PROMPT:
Scan the records beneath this line for the line holding "デザインは無印って書いたけど、fitsにホワイトが新登場" and the line holding "ЖАЛОБА МОДЕРАТОРУ", then transcribe exactly those two and all lines between.

RECORDS FOR THE EXERCISE:
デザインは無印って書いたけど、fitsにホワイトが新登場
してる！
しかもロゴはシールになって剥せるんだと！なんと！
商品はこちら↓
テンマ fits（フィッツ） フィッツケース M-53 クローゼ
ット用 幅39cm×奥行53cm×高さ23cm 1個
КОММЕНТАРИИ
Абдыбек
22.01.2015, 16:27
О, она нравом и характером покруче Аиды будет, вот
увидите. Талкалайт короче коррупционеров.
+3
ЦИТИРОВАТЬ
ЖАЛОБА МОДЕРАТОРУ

==

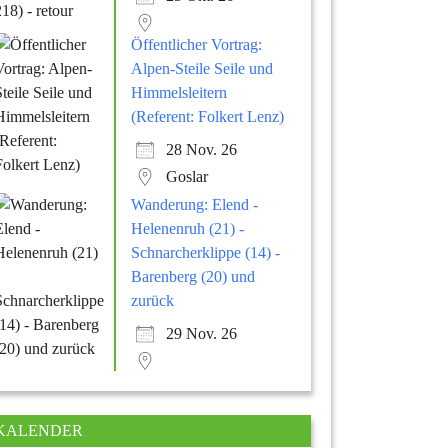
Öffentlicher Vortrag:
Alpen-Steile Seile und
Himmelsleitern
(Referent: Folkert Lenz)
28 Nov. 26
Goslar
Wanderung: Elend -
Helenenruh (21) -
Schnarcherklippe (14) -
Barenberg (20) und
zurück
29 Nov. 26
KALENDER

* * *

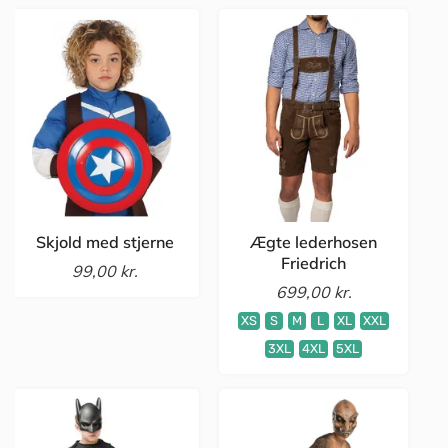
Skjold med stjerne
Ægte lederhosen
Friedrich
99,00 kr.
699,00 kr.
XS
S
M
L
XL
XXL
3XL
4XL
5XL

SOLVED EXERCISE:
デザインは無印って書いたけど、fitsにホワイトが新登場
してる！
しかもロゴはシールになって剥せるんだと！なんと！
商品はこちら↓
テンマ fits（フィッツ） フィッツケース M-53 クローゼ
ット用 幅39cm×奥行53cm×高さ23cm 1個
КОММЕНТАРИИ
Абдыбек
22.01.2015, 16:27
О, она нравом и характером покруче Аиды будет, вот
увидите. Талкалайт короче коррупционеров.
+3
ЦИТИРОВАТЬ
ЖАЛОБА МОДЕРАТОРУ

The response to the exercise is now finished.